── SUPPLIED DATA ──

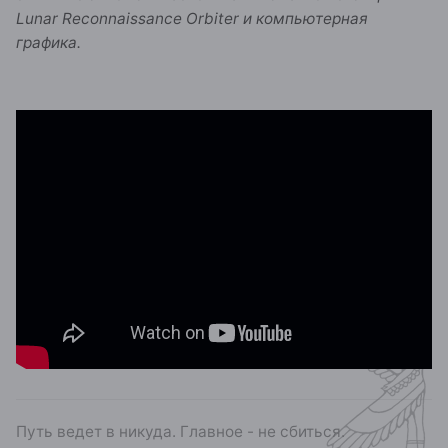
Lunar Reconnaissance Orbiter и компьютерная
графика.
Путь ведет в никуда. Главное - не сбиться.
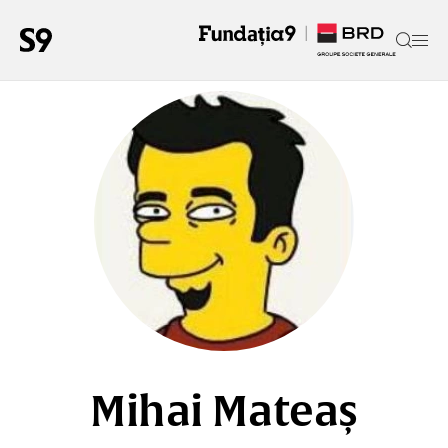
Mihai Mateaș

───

TASK ITEM:
With the pictures left out, transcribe the material exactly.

EXERCISE SOLUTION:
Lunar Reconnaissance Orbiter и компьютерная
графика.
Путь ведет в никуда. Главное - не сбиться.
Mihai Mateaș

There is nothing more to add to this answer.